Are you afraid?
Fear in mothering tangles around our hearts for many reasons. Sometimes we’re so concerned about not making the right choice that we become unable to take a step. Of course, the steps happen whether or not you choose them. Kids continue to grow. Life is always in a state of change.
Fear also comes when we don’t want to experience the disapproval of others. More than once I’ve pushed aside my common sense and volunteered for something because I didn’t want to displease.
I don’t know what you’re afraid of—what makes you push aside your common sense—but these are a few things that have burdened my heart:
- Other people will think I’m a bad mom if I don’t … (insert “opportunity”).
- My kids won’t be able to keep up with other kids.
- My mom/friend/neighbor will think poorly of me.
- Everyone will know how incapable I am.
- My kids will miss out.
When making any decision, we need to ask ourselves, “Am I making this decision out of fear, or am I doing it because it’s God’s choice for my family at this time?”

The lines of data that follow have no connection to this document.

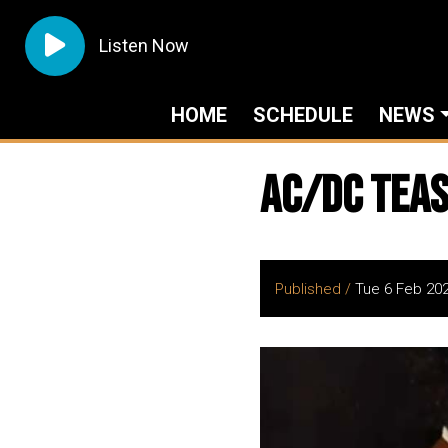
Listen Now
HOME
SCHEDULE
NEWS
AC/DC Teas
Published /
Tue 6 Feb 20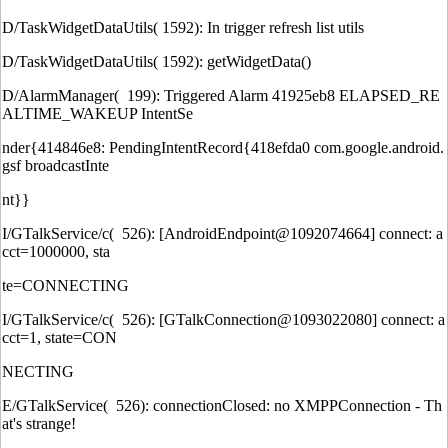
D/TaskWidgetDataUtils( 1592): In trigger refresh list utils
D/TaskWidgetDataUtils( 1592): getWidgetData()
D/AlarmManager( 199): Triggered Alarm 41925eb8 ELAPSED_RE
ALTIME_WAKEUP IntentSe
nder{414846e8: PendingIntentRecord{418efda0 com.google.android.
gsf broadcastInte
nt}}
I/GTalkService/c( 526): [AndroidEndpoint@1092074664] connect: a
cct=1000000, sta
te=CONNECTING
I/GTalkService/c( 526): [GTalkConnection@1093022080] connect: a
cct=1, state=CON
NECTING
E/GTalkService( 526): connectionClosed: no XMPPConnection - Th
at's strange!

For example, if you have a preschool age child and you’re considering adding another activity to your week, one common sense question to ask is: “Is my four-year-old physically, mentally and emotionally ready for team sports, organized education, or artistic development?”

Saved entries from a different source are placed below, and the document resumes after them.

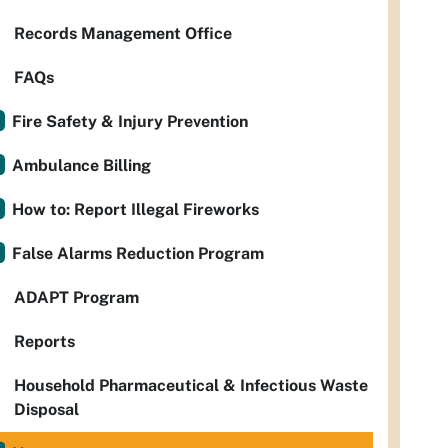
Records Management Office
FAQs
Fire Safety & Injury Prevention
Ambulance Billing
How to: Report Illegal Fireworks
False Alarms Reduction Program
ADAPT Program
Reports
Household Pharmaceutical & Infectious Waste
Disposal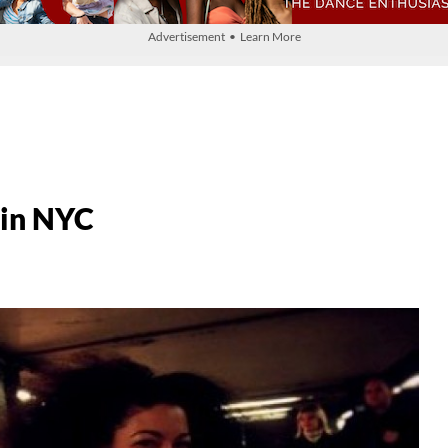
Advertisement • Learn More
 in NYC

In a society that praises accomplishment, children are often forced to take on roles they’re not comfortable with or ready for. Kids are compelled to grow up sooner than they want to—by parents who worry they’ll be left behind.
As parents, we should never be fooled to think we can ever ‘keep up.’ In every area of our children’s lives, someone else will always be brighter, faster, or better. Of course, there’s nothing wrong with wanting our children to be the best they can. But often this “best” becomes detrimental when we push our kids to do too much, too soon.
I have a huge list of classes, workshops, and “opportunities” that I signed my kids up for not because I felt it was God’s plan for our family, but because I was afraid of my kids not being successful in life. I’ve discovered that even if they do miss out on some things, they benefit from what they get instead—like family dinnertime, stories at bedtime, Scripture memorization with Mom. Things that build a foundation for their future.
“The things that are right, noble, and good from the natural standpoint are the very things that keep us from being God’s best,” says Oswald Chambers, in one of my favorite devotional books, My Utmost for His Highest.
And we need to remember, God’s best will be different for each family. When talk to my friend Martha about this, this is what she had to say: “Being bold means I am bold enough to stand up for my kids if they are being treated wrong even though I am a shy person. I don’t make them do gymnastics because that is what I always wanted to do. I buy them shoes that will last all year, but not be as cool as the others, and I have fun with my kids because it is important.”
What about you?
A few good questions to ask yourself are:
What would be the best things that I could give my child—that would train his heart and prepare him for the future?
What good things do I need to give up so I can focus on the best?
The answers could change everything. And when you do decide, you can step out with boldness.